Discussion:
Table to Hold Data in a centralized way.
(too old to reply)
Shapper
2012-11-27 01:50:08 UTC
Permalink
Hello,

On a SQL 2008 database I need a table to hold information as follows:

1 - Files (PDF, TXT, HTML, ZIP, PNG, MP4, ...)

2 - Text (Insert through a form in the application)

3 - HTML or other types of markup (Insert through a form in the application)

4 - VIDEOS (HTML 5 Video (1 to 3 files), You Tube Video (Markup)), ...

5 - IMAGES (PNG, GIF, ...)

6 - AUDIO (HTML 5 AUDIO (1 to 2 files).

So I ended up with some problems:

A - One item can have 3 files (An HTML 5 Video should have 3 files);

B - One type can be inserted in different ways (A TEXT can be inserted through a form or a file)

And when later, that item is edited, I need to be able to know how it was inserted to display the same UI.

C - One item can be local or from a online service:

Local Video: HTML 5 VIDEO with 3 files.

Remote Video: HTML Markup for HTML Video.

So I have a few types of content, different sources and different ways of being inserted (UI).

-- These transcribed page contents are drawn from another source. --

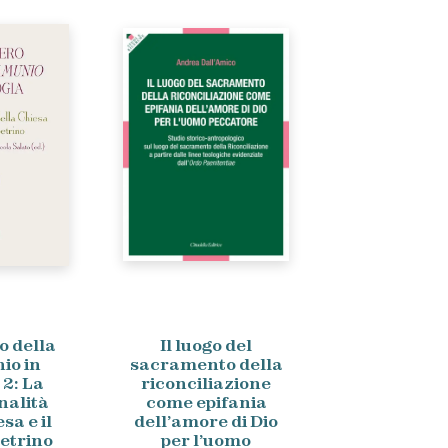
o della
Il luogo del
io in
sacramento della
 2: La
riconciliazione
alità
come epifania
sa e il
dell’amore di Dio
etrino
per l’uomo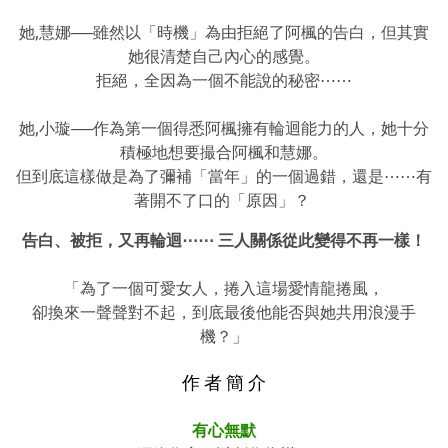
她,慧娜──雖然以「時機」為由拒絕了阿楓的告白，但其實
她很清楚自己內心的感覺。
拒絕，全因為一個不能說的秘密⋯⋯
她,小璇──作為第一個得悉阿楓擁有輪迴能力的人，她十分
積極地想要撮合阿楓和慧
娜。
但到底這樣做是為了彌補「當年」的一個過錯，還是⋯⋯有
著開不了口的「原因」？
告白、被拒，又再輪迴⋯⋯ 三人關係從此變得不再一樣！
「為了一個可愛女人，捲入這場愛情龍捲風，
卻換來一聲聲對不起，到底最後他能否與她
共用浪漫手
機？」
作 者 簡 介
有心無默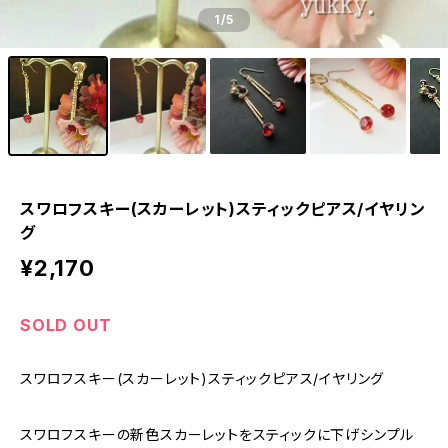
1
/5
スワロフスキー(スカーレット)スティックピアス/イヤリン
グ
¥2,170
SOLD OUT
スワロフスキー(スカーレット)スティックピアス/イヤリング
スワロフスキーの新色スカーレットをスティックに下げシンプル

The approach I am planing is the following:

create table dbo.FilesPacks
(
Id int identity not null
constraint FilesPacks_Id_PK primary key clustered (Id),
Created datetime not null,
);

create table dbo.Files
(
Id int identity not null
constraint Files_Id_PK primary key clustered (Id),
PackOfFilesId int not null,
Data varbinary (max) filestream null
constraint Files_Data_DF default (0x),
[Key] uniqueidentifier rowguidcol not null
constraint Files_Key_U unique,
MimeAndInfo nvarchar (200) not null
) filestream_on [STORAGE];

So I have:

A) FilesPacks.

A file pack will allows me to create a Video with 3 Files or a PDF with one file.

B) Files - Using FileStream.

This allows me to hold small files, large files, text and html (in byte form), etc.

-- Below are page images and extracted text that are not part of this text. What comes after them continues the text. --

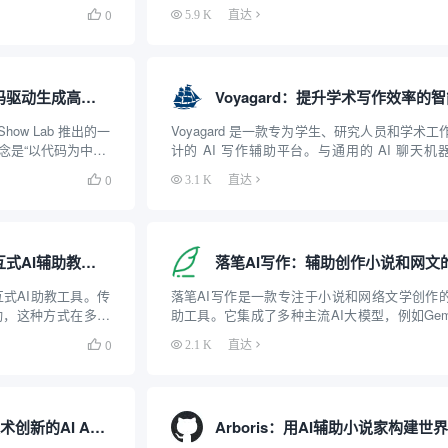
pSeek、GPT-
Agent）自动化写作系统。面对传统 AI 在长篇
0

5.9 K
直达
的AI内容创造力与
成时常出现的角色失忆、伏笔断裂、逻辑相
汇...
Code2Video：基于代码驱动生成高质量教学演示视频的智能体框架
Show Lab 推出的一
Voyagard 是一款专为学生、研究人员和学术工
是“以代码为中心”
计的 AI 写作辅助平台。与通用的 AI 聊天机
统的直接生成像素的
同，Voyagard 的核心逻辑是围绕“学术合规”和“
0

3.1 K
直达
de2Video 不直接
辅助”展开的。它不仅仅是帮你生成一段文字，
个集成了文献管理、写作...
ChatTutor：可视化交互式AI辅助教学工具
交互式AI助教工具。传
落笔AI写作是一款专注于小说和网络文学创作的
动，这种方式在多数
助工具。它集成了多种主流AI大模型，例如Gemi
，纯文本能传递的信
ChatGPT、Claude和Kimi等，为用户提供从
0

2.1 K
直达
是解决这个问题，它为
思、大纲设计、角色设定到正文生成与润色的
..
写作支持。用户可以根据不同的创...
智慧芽Eureka：更懂技术创新的AI Agent平台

The data does not count to the database size.

As disadvantage I see one: Poor update performance.

But in fact the files, after being inserted, will be very rarely updated.

C) Files - Column MimeAndInfo

I have many types of sources and data as mentioned before.

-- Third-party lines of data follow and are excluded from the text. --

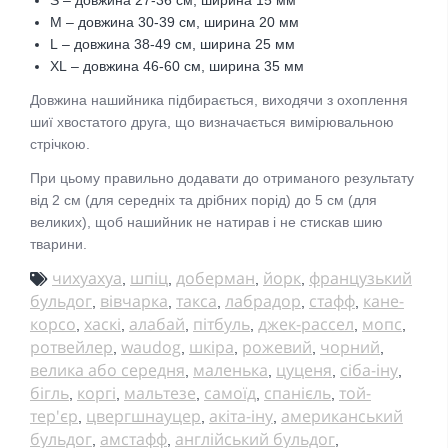
M – довжина 30-39 см, ширина 20 мм
L
– довжина 38-49 см, ширина 25 мм
XL
– довжина 46-60 см, ширина 35 мм
Довжина нашийника підбирається, виходячи з охоплення
шиї хвостатого друга, що визначається вимірювальною
стрічкою.
При цьому правильно додавати до отриманого результату
від 2 см (для середніх та дрібних порід) до 5 см (для
великих), щоб нашийник не натирав і не стискав шию
тварини.
чихуахуа
шпіц
доберман
йорк
французький
,
,
,
,
бульдог
вівчарка
такса
лабрадор
стафф
кане-
,
,
,
,
,
корсо
хаскі
алабай
пітбуль
джек-рассел
мопс
,
,
,
,
,
,
ротвейлер
waudog
шкіра
рожевий
чорний
,
,
,
,
,
велика або середня
маленька
цуценя
сіба-іну
,
,
,
,
бігль
коргі
мальтезе
самоїд
спанієль
той-
,
,
,
,
,
тер'єр
цвергшнауцер
акіта-іну
американський
,
,
,
бульдог
амстафф
англійський бульдог
,
,
,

- A VIDEO can be a file or HTML code for YouTube, Vimeo, etc.

- A Text can be a file or a text inserted from a form.

- ...

My idea is to hold that data in this column. Something like:

text/plain_f (Text inserted by f - form)

text/plain_u (Text inserted by u - uploading a file)

video/mp4_u (Video inserted by u - uploading file)

video/youtube_c (FAKE MIME: video from you tube using c - code)


So basically, this column will give me the MIME type and how was inserted into the database.

For a few contents which don't have a mime type I create fake mime types:

"video/youtube", "map/google" ... Of course this is internal to the application.


I have considered having many tables for classification but I am not sure ...

I wanted something flexible ... And that could be kind of controlled by the application.

NOTE: Each item also has an access level according to users ... but I left it out for sake of simplicity.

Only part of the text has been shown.